Benguela, 24 Novembro 2012

segunda-feira, 8 de setembro de 2014

Diário| VINTE MENOS UM

Já há muito andava tomada a decisão: passar pela livraria e, discretamente, comprar todos os exemplares em stock, colocando assim um ponto final ao depósito por consignação. Uma viagem na livraria acaba sempre em mergulho no infinito, pelo que acabei comprando pelo menos cinco títulos, entre ensaios literários de Kandjimbo e outros na vertente criativa. Quando me pronuncio ao que vinha, diz-me a atendedora que já só restava um dos vinte. Quer dizer, ficava sem efeito o plano de recolher os exemplares do «Consulado do Vazio», capa de Délio Batista, o livro de poesia com que me estreei em Maio de 2008, à venda nestes seis anos ao preço de quinhentos kwanzas na livraria SUCAM, Benguela.
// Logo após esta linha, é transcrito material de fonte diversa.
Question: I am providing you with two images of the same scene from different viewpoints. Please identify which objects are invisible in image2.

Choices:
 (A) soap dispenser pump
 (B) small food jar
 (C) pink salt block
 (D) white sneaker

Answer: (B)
quinta-feira, 4 de setembro de 2014

Censura em miniatura

"Ó tio, no hospital matam?"
"Acho que não, o trabalho do hospital não é matar, é tratar o doente. Porquê?"
"Se matam..."
"Vamos falar de outra coisa, ya? Me pergunta se o funji alimenta. É claro que alimenta."
Ele e os irmãos meteram-se a rir. Quer dizer, o censor passa sempre por ridículo, não é? hahaha

terça-feira, 2 de setembro de 2014

SOCORRO! Há uns espertalhões do bairro Golfe, em Luanda, que fazem uso indevido para fins comerciais da foto que regista a outorga da minha licenciatura

O cartaz chegou-me agora há pouco por um amigo que acidentalmente o viu afixado. Julgo que os infelizes furtaram a foto ao meu facebook e/ou blog angodebates. Peço por isso entre os meus amigos e conhecidos na capital para a aplicação do devido correctivo, o qual desde já agradeço. Os contactos são evidentes na publicidade. Pobre ironia a minha, desta vez vítima de um anúncio surreal.
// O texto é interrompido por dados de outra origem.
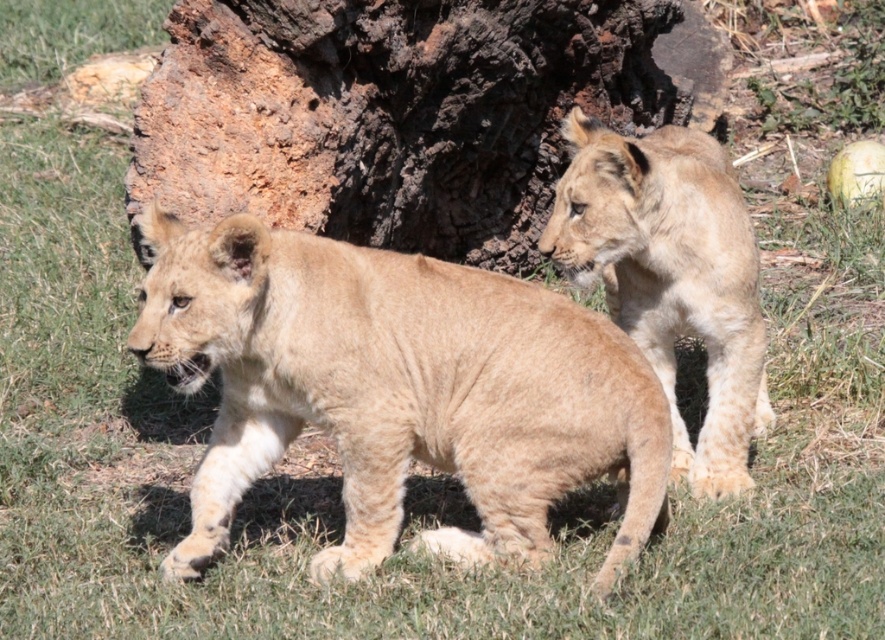 Question: Is fuzzy beige lion cub at center bigger than light brown fur at right?

Choices:
 (A) no
 (B) yes

Answer: (B)

Question: Which point appears closest to the camera in this image?

Choices:
 (A) (741, 200)
 (B) (491, 312)

Answer: (B)

Question: Is fuzzy beige lion cub at center closer to camera compared to light brown fur at right?

Choices:
 (A) yes
 (B) no

Answer: (A)

Question: Does fuzzy beige lion cub at center appear on the left side of light brown fur at right?

Choices:
 (A) yes
 (B) no

Answer: (A)

Question: Which of the following is the farthest from the observer?

Choices:
 (A) light brown fur at right
 (B) fuzzy beige lion cub at center

Answer: (A)

Question: Which of the following is the closest to the observer?

Choices:
 (A) (262, 291)
 (B) (575, 252)

Answer: (A) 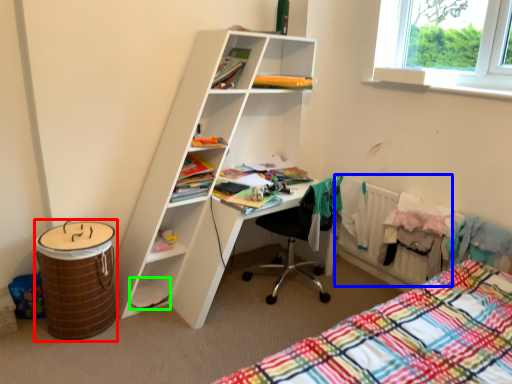 Question: Which is farther away from barrel (highlighted by a red box)? radiator (highlighted by a blue box) or book (highlighted by a green box)?

Choices:
 (A) radiator
 (B) book

Answer: (A) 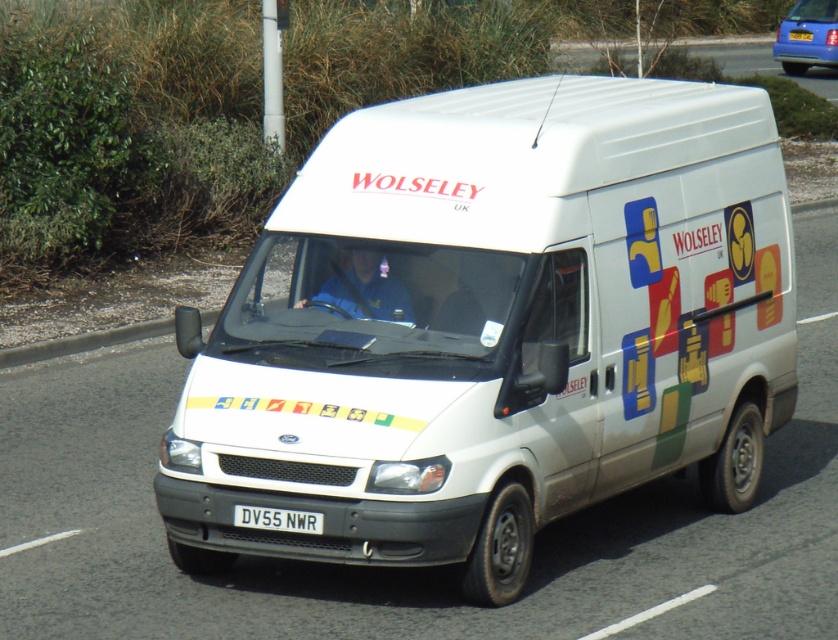 Question: Which object is positioned closest to the blue metallic car at upper right?

Choices:
 (A) white plastic license plate at center
 (B) white matte van at center

Answer: (B)

Question: Estimate the real-world distances between objects in this image. Which object is closer to the white matte van at center?

Choices:
 (A) white plastic license plate at center
 (B) blue metallic car at upper right

Answer: (A)

Question: Considering the relative positions of white matte van at center and blue metallic car at upper right in the image provided, where is white matte van at center located with respect to blue metallic car at upper right?

Choices:
 (A) right
 (B) left

Answer: (B)

Question: Is white matte van at center wider than white plastic license plate at center?

Choices:
 (A) no
 (B) yes

Answer: (B)

Question: Can you confirm if white matte van at center is positioned to the right of blue metallic car at upper right?

Choices:
 (A) no
 (B) yes

Answer: (A)

Question: Considering the real-world distances, which object is closest to the white plastic license plate at center?

Choices:
 (A) blue metallic car at upper right
 (B) white matte van at center

Answer: (B)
segunda-feira, 1 de setembro de 2014

Com quantas caras imaginamos

Ó tio, assim uma coisa que passou ontem, a gente imagina com as nossas duas caras?"
"Mas então, temos quantas caras?"
"Duas!..."
"Ah, é? Quais são?"
"Essa e essa!"
"Isso que mostras não são caras, são os olhos. A cara é a parte de frente da cabeça, é onde estão os olhos, a boca, nariz..."
"Ah..."
"Mas também não é com a cara que imaginamos, é com o cérebro, que está dentro da cabeça."
E ele pegou no comando do descodificador da Tv e ligou o canal de bonecos. Devia fazer mais sentido.

Pode?

"Ó tio, assim se uma pessoa a namorada dele gosta uma equipa que sai fumo branco e ele gosta uma equipa que sai fumo escuro, dá?"

triagem

"O senhor tem feito febres?"
"Bem, em princípio, não."
E a enfermeira regista 36°C... talvez para poupar o termómetro.